Computational Study of Subdural Cortical Stimulation: Effects of Simulating Anisotropic Conductivity on Activation of Cortical Neurons

Subdural cortical stimulation (SuCS) is an appealing method in the treatment of neurological disorders, and computational modeling studies of SuCS have been applied to determine the optimal design for electrotherapy. To achieve a better understanding of computational modeling on the stimulation effects of SuCS, the influence of anisotropic white matter conductivity on the activation of cortical neurons was investigated in a realistic head model. In this paper, we constructed pyramidal neuronal models (layers 3 and 5) that showed primary excitation of the corticospinal tract, and an anatomically realistic head model reflecting complex brain geometry. The anisotropic information was acquired from diffusion tensor magnetic resonance imaging (DT-MRI) and then applied to the white matter at various ratios of anisotropic conductivity. First, we compared the isotropic and anisotropic models; compared to the isotropic model, the anisotropic model showed that neurons were activated in the deeper bank during cathodal stimulation and in the wider crown during anodal stimulation. Second, several popular anisotropic principles were adapted to investigate the effects of variations in anisotropic information. We observed that excitation thresholds varied with anisotropic principles, especially with anodal stimulation. Overall, incorporating anisotropic conductivity into the anatomically realistic head model is critical for accurate estimation of neuronal responses; however, caution should be used in the selection of anisotropic information.

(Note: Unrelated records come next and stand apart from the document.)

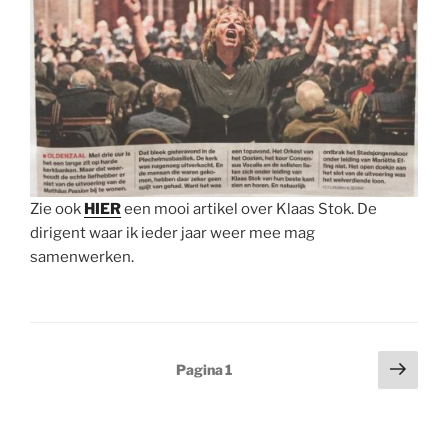
Zie ook
HIER
een mooi artikel over Klaas Stok. De
dirigent waar ik ieder jaar weer mee mag
samenwerken.
Berichten
Volg
Pagina
1
pagi
paginering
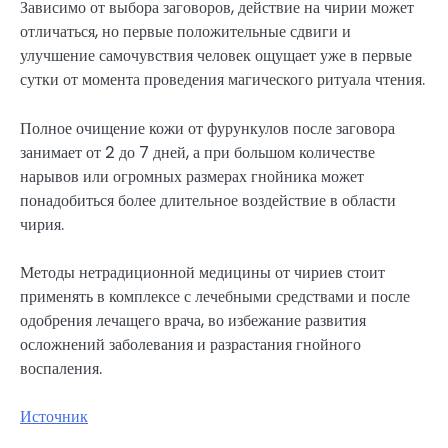
Зависимо от выбора заговоров, действие на чирии может
отличаться, но первые положительные сдвиги и
улучшение самочувствия человек ощущает уже в первые
сутки от момента проведения магического ритуала чтения.
Полное очищение кожи от фурункулов после заговора
занимает от 2 до 7 дней, а при большом количестве
нарывов или огромных размерах гнойника может
понадобиться более длительное воздействие в области
чирия.
Методы нетрадиционной медицины от чириев стоит
применять в комплексе с лечебными средствами и после
одобрения лечащего врача, во избежание развития
осложнений заболевания и разрастания гнойного
воспаления.
Источник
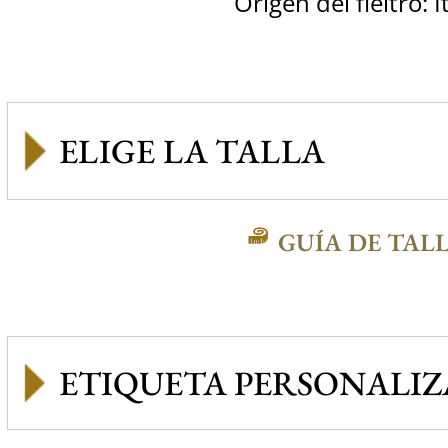
Origen del fieltro: I
GUÍA DE TAL
ETIQUETA PERSONALI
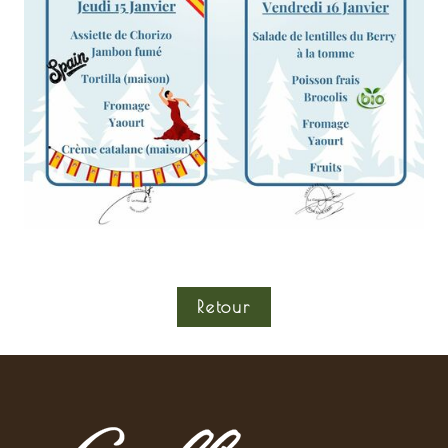
Retour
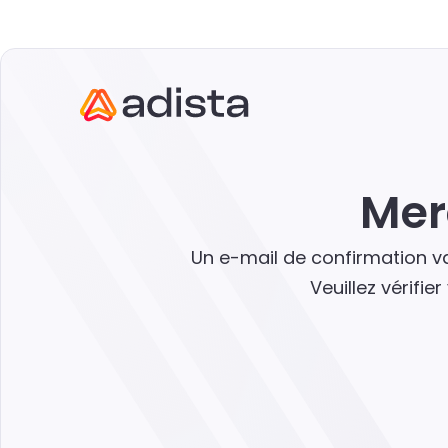
Mer
Un e-mail de confirmation va
Veuillez vérifie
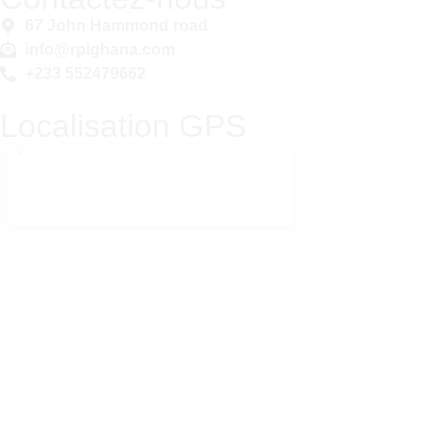
67 John Hammond road
info@rpighana.com
+233 552479662
Localisation GPS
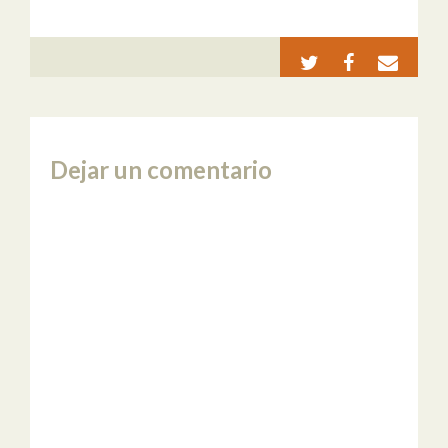
Dejar un comentario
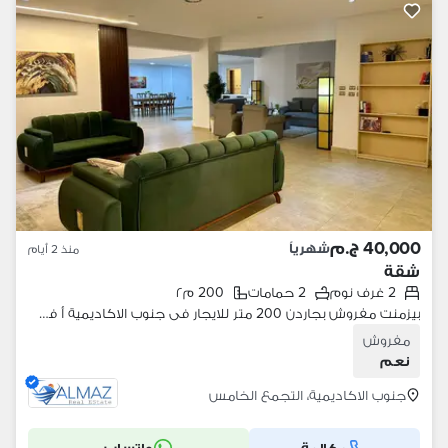
40,000 ج.م
شهرياً
منذ 2 أيام
شقة
2 غرف نوم
2 حمامات
200 م٢
بيزمنت مفروش بجاردن 200 متر للايجار فى جنوب الاكاديمية أ في التجمع الاول بالقرب من كايرو فستيفال
مفروش
نعم
جنوب الاكاديمية، التجمع الخامس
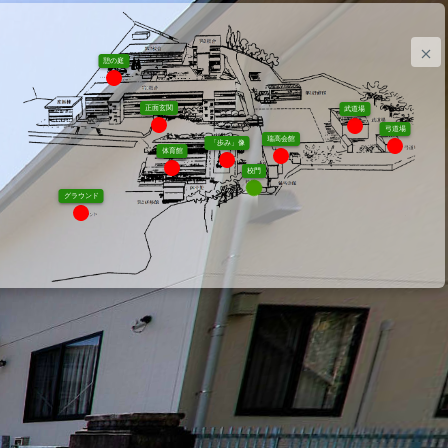
憩の庭
正面玄関
武道場
弓道場
瑞高会館
「歩み」像
体育館
校門
グラウンド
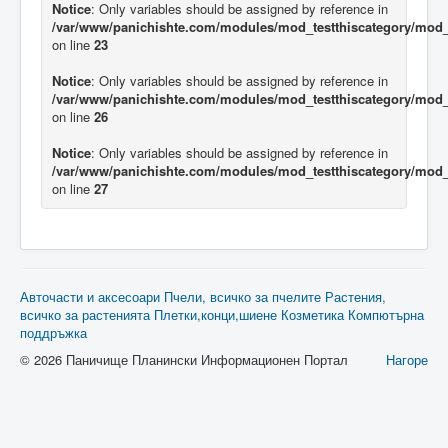
Notice
: Only variables should be assigned by reference in
/var/www/panichishte.com/modules/mod_testthiscategory/mod_t
on line
23
Notice
: Only variables should be assigned by reference in
/var/www/panichishte.com/modules/mod_testthiscategory/mod_t
on line
26
Notice
: Only variables should be assigned by reference in
/var/www/panichishte.com/modules/mod_testthiscategory/mod_t
on line
27
Авточасти и аксесоари
Пчели, всичко за пчелите
Растения,
всичко за растенията
Плетки,конци,шиене
Козметика
Компютърна
поддръжка
© 2026 Паничище Планински Информационен Портал
Нагоре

Comparison of neuronal excitation between extruded slab partial head model and full head model in subdural cortical stimulation

Cortical stimulation (CS) is an appealing and emerging treatment for neurological disorders. CS is known to promote functional recovery effectively; however, its underlying mechanism and the optimal parameters for the effective treatment are not clearly understood. In this work, we developed a realistic three-dimensional full head and chest model for subdural CS. Our proposed model was compared at the neuron level with an existing simplified extruded slab partial head model depicting around precentral gyral cortex only. Each model was coupled with the pyramidal neuronal model in order to investigate an extent of neuronal excitation. We found that the crown of the cortex was the most excitable area in the unipolar stimulation, while in the bipolar stimulation, the lip and bank were excited more easily than other areas. Finally, it was evident that our proposed model was substantially different in excitation threshold from the existing simplified model, which is compelling to do computational CS study on more realistic head models.

A comparative study of the 3D precentral gyrus model for unipolar and bipolar current stimulations

Cortical stimulation (CS) is an appealing method for treating stroke and other disorders by promoting functional recovery. It is necessary to study the effect of different cortical stimulation types through numerical simulations in order to understand the underlying mechanism. In this paper, we simulated four types of invasive CS - unipolar ECS (epidural CS), bipolar ECS, unipolar SCS (subdural CS), and bipolar SCS - to investigate and compare the effects of stimulation types. Current stimulation was considered to increase the observability of the comparison between ECS and SCS. The simulation results obtained from the 3D precentral gyrus model showed ECS and SCS had similar current density distributions with higher stimulated current. However, the differences between bipolar and unipolar stimulation are significant with higher stimulated current. As stimulated current increased, unipolar CS penetrated deeper and wider regions than bipolar CS, so it can be more effective for functional recovery.